--- Data listing ---

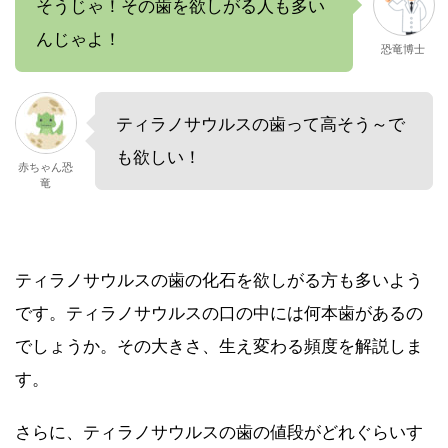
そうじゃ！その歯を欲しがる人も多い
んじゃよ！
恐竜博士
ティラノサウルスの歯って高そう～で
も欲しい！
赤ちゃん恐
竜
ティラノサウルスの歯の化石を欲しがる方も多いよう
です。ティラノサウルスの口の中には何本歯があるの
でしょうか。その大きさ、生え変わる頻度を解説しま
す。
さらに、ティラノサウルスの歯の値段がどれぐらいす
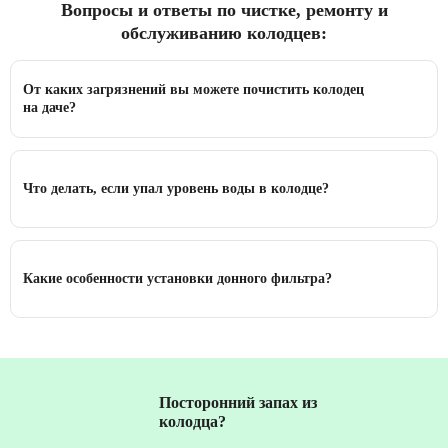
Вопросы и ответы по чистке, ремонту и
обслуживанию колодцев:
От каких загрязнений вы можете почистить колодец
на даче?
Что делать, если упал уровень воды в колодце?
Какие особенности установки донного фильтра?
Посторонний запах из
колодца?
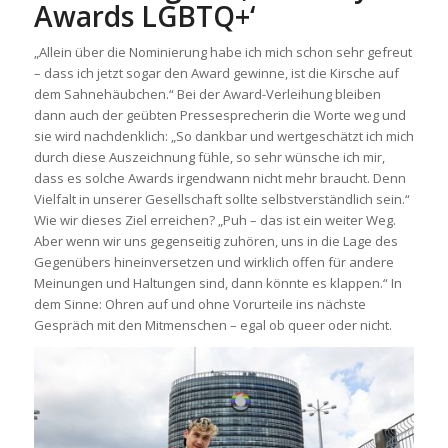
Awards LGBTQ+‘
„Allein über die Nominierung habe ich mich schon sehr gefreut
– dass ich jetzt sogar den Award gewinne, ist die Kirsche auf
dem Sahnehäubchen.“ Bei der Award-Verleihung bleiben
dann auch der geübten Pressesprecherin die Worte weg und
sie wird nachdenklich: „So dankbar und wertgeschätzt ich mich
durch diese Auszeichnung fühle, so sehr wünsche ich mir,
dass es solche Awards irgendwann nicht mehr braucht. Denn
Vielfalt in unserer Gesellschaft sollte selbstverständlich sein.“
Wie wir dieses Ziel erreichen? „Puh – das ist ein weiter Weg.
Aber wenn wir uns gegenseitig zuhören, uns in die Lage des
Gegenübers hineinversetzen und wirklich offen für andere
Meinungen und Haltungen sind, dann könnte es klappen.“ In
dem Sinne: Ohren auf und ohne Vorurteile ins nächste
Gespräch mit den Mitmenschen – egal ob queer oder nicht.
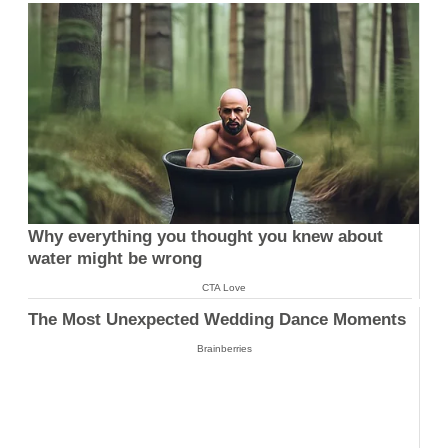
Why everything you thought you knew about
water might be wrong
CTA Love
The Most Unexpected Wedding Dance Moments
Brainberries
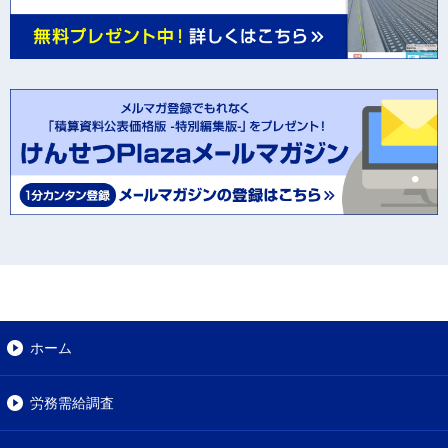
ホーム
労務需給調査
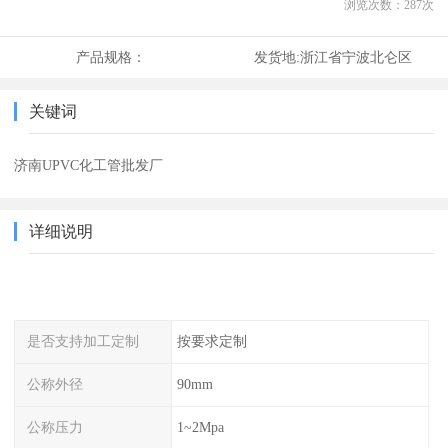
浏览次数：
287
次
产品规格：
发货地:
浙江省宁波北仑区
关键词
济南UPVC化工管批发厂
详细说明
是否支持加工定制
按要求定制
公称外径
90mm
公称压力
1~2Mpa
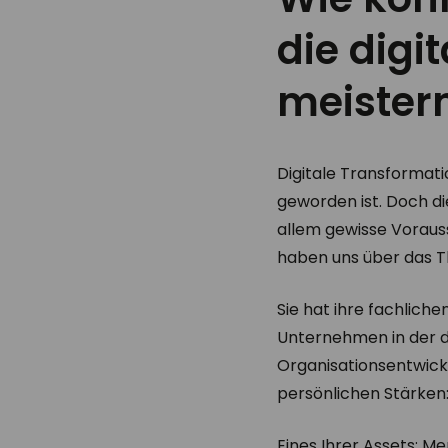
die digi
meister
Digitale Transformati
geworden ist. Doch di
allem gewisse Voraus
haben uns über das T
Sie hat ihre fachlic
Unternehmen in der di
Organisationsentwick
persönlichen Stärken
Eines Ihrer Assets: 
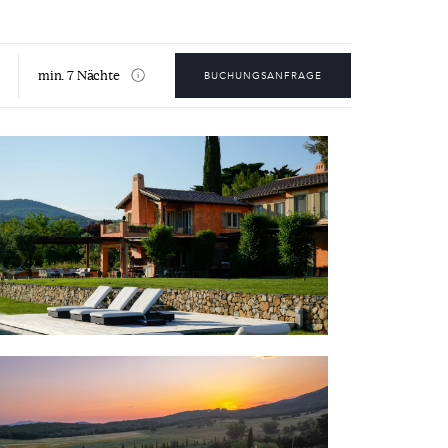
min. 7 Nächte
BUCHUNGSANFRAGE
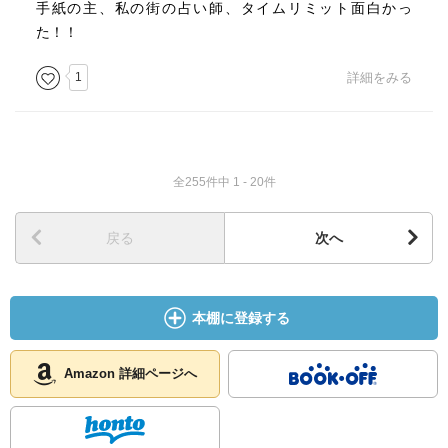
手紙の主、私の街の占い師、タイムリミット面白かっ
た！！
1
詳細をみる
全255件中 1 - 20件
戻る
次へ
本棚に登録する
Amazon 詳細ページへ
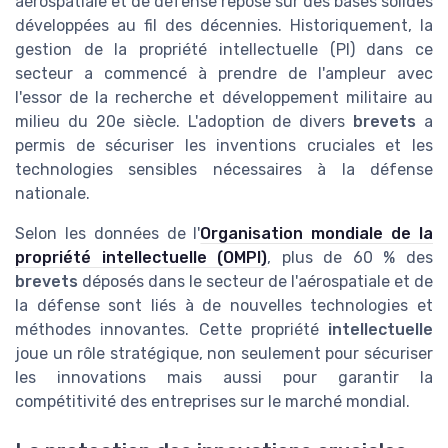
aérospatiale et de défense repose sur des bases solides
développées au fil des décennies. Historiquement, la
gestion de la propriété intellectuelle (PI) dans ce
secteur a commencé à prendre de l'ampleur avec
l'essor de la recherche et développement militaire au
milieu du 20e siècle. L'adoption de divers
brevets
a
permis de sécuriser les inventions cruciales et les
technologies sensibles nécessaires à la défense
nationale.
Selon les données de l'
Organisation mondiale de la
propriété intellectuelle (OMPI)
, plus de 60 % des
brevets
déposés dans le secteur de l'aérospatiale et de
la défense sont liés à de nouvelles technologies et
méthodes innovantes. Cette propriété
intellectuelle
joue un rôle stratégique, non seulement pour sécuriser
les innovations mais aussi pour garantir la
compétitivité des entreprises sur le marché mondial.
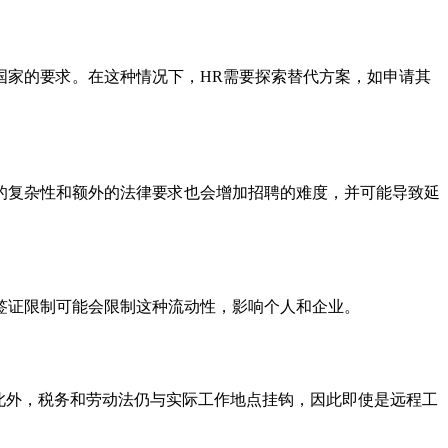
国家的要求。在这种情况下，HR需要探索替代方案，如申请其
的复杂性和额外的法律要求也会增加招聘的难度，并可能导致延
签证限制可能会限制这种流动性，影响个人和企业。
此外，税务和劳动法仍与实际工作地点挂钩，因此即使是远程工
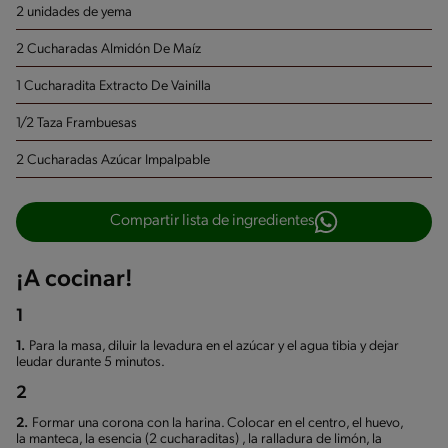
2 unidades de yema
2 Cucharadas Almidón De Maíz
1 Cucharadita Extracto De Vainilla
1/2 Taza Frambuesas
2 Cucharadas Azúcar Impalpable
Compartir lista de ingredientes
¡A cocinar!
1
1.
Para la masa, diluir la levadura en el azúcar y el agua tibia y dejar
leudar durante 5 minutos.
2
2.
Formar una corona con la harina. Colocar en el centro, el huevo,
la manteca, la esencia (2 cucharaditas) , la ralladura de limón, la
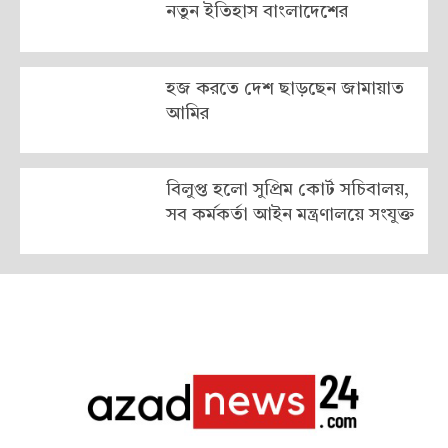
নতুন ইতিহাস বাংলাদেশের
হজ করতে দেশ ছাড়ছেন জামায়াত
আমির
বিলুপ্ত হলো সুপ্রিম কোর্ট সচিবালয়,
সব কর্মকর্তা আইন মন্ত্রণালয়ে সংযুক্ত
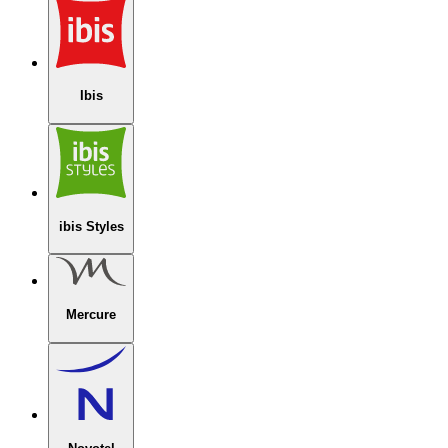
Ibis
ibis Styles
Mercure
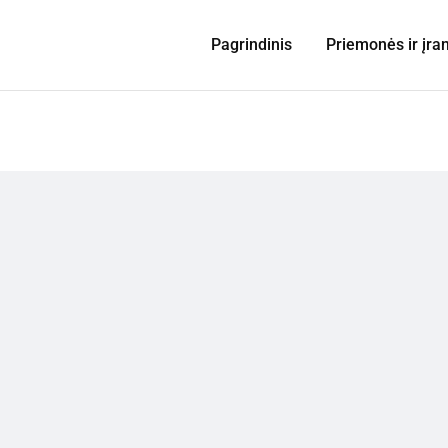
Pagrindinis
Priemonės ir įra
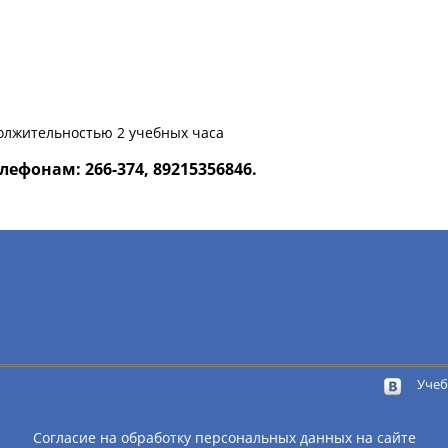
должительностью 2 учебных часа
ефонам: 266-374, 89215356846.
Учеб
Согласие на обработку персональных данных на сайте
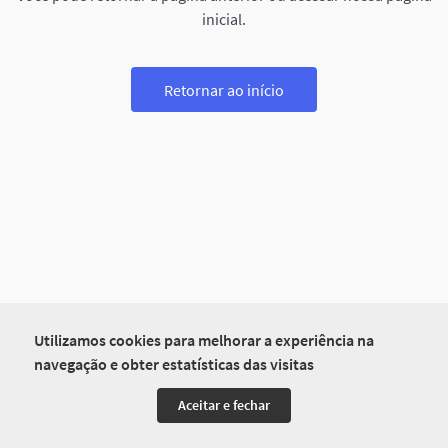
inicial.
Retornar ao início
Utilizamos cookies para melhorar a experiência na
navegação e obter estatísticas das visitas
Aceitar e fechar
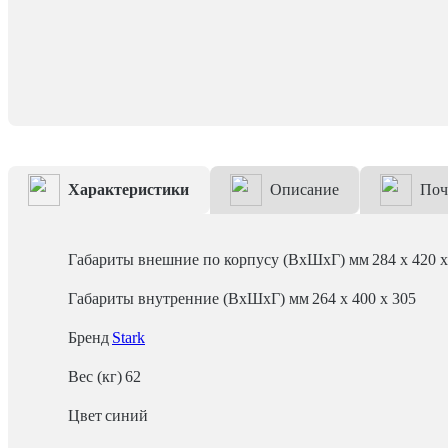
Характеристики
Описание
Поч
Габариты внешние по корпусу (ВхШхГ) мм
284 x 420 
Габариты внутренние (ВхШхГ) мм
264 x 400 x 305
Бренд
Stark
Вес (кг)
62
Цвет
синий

---

Here the lines from the one with "的复杂性和额外的法律要求也会增加招聘的难度，并可能导致延" through the last line of the data above need to be repeated exactly, both included, and any picture omitted.

■ Answer to the exercise
的复杂性和额外的法律要求也会增加招聘的难度，并可能导致延
签证限制可能会限制这种流动性，影响个人和企业。
此外，税务和劳动法仍与实际工作地点挂钩，因此即使是远程工
2 unidades de yema
2 Cucharadas Almidón De Maíz
1 Cucharadita Extracto De Vainilla
1/2 Taza Frambuesas
2 Cucharadas Azúcar Impalpable
Compartir lista de ingredientes
¡A cocinar!
1
1.
Para la masa, diluir la levadura en el azúcar y el agua tibia y dejar
leudar durante 5 minutos.
2
2.
Formar una corona con la harina. Colocar en el centro, el huevo,
la manteca, la esencia (2 cucharaditas) , la ralladura de limón, la
নতুন ইতিহাস বাংলাদেশের
হজ করতে দেশ ছাড়ছেন জামায়াত
আমির
বিলুপ্ত হলো সুপ্রিম কোর্ট সচিবালয়,
সব কর্মকর্তা আইন মন্ত্রণালয়ে সংযুক্ত
Ibis
ibis Styles
Mercure
Pagrindinis
Priemonės ir įra
должительностью 2 учебных часа
ефонам: 266-374, 89215356846.
Учеб
Согласие на обработку персональных данных на сайте
inicial.
Retornar ao início
Utilizamos cookies para melhorar a experiência na
navegação e obter estatísticas das visitas
Aceitar e fechar
Характеристики
Описание
Поч
Габариты внешние по корпусу (ВхШхГ) мм
284 x 420 
Габариты внутренние (ВхШхГ) мм
264 x 400 x 305
Бренд
Stark
Вес (кг)
62
Цвет
синий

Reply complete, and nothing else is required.